For this exercise, copy out each line of the material below that includes "Home".

>>>>

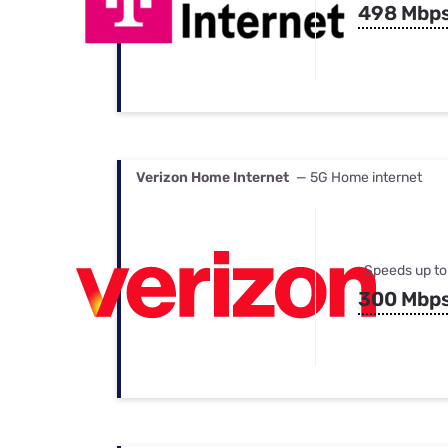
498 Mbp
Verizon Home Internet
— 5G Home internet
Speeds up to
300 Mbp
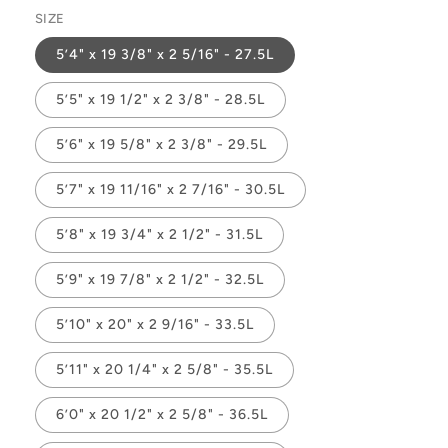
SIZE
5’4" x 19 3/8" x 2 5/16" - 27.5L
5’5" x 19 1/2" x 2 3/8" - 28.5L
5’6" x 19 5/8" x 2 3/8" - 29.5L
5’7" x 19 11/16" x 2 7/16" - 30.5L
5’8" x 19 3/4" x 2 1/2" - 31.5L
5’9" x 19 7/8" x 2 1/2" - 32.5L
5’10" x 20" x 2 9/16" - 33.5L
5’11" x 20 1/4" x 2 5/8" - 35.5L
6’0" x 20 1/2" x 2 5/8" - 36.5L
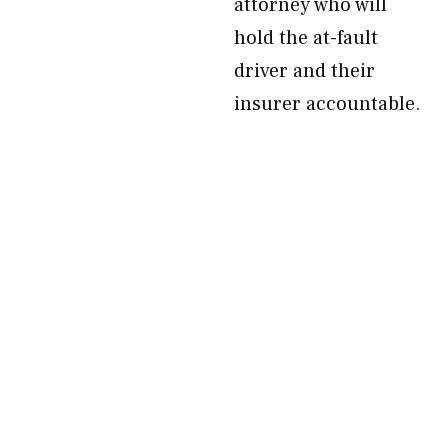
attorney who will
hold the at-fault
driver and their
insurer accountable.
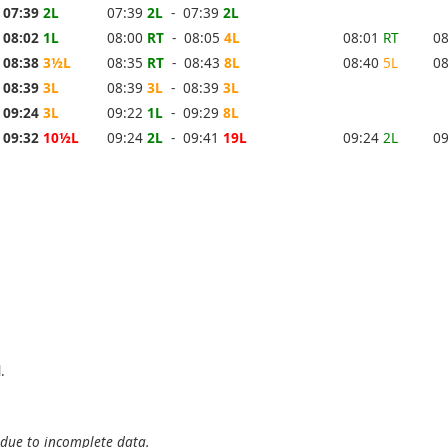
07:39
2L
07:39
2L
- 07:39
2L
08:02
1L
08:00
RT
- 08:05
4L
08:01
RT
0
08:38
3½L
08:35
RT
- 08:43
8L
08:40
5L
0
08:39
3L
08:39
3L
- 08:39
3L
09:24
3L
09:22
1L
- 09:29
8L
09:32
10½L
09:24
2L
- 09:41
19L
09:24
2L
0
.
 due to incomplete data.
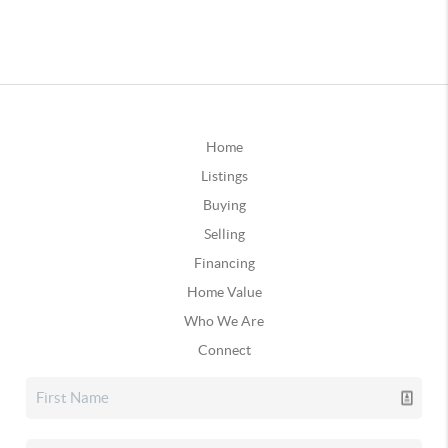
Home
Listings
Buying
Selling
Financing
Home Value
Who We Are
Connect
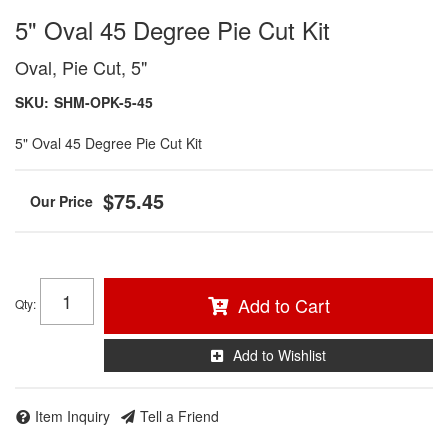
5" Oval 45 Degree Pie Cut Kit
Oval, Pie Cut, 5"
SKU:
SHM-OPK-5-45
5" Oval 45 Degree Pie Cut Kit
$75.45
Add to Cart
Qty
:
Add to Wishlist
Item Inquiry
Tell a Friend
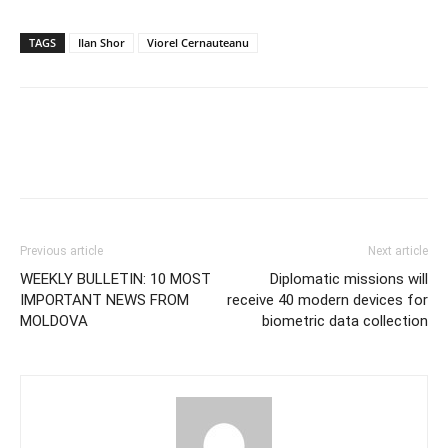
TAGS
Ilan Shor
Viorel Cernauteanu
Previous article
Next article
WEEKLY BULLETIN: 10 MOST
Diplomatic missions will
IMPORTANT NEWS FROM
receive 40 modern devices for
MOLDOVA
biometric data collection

<<<<

_Written reply_
Verizon Home Internet
— 5G Home internet
Home
Home Value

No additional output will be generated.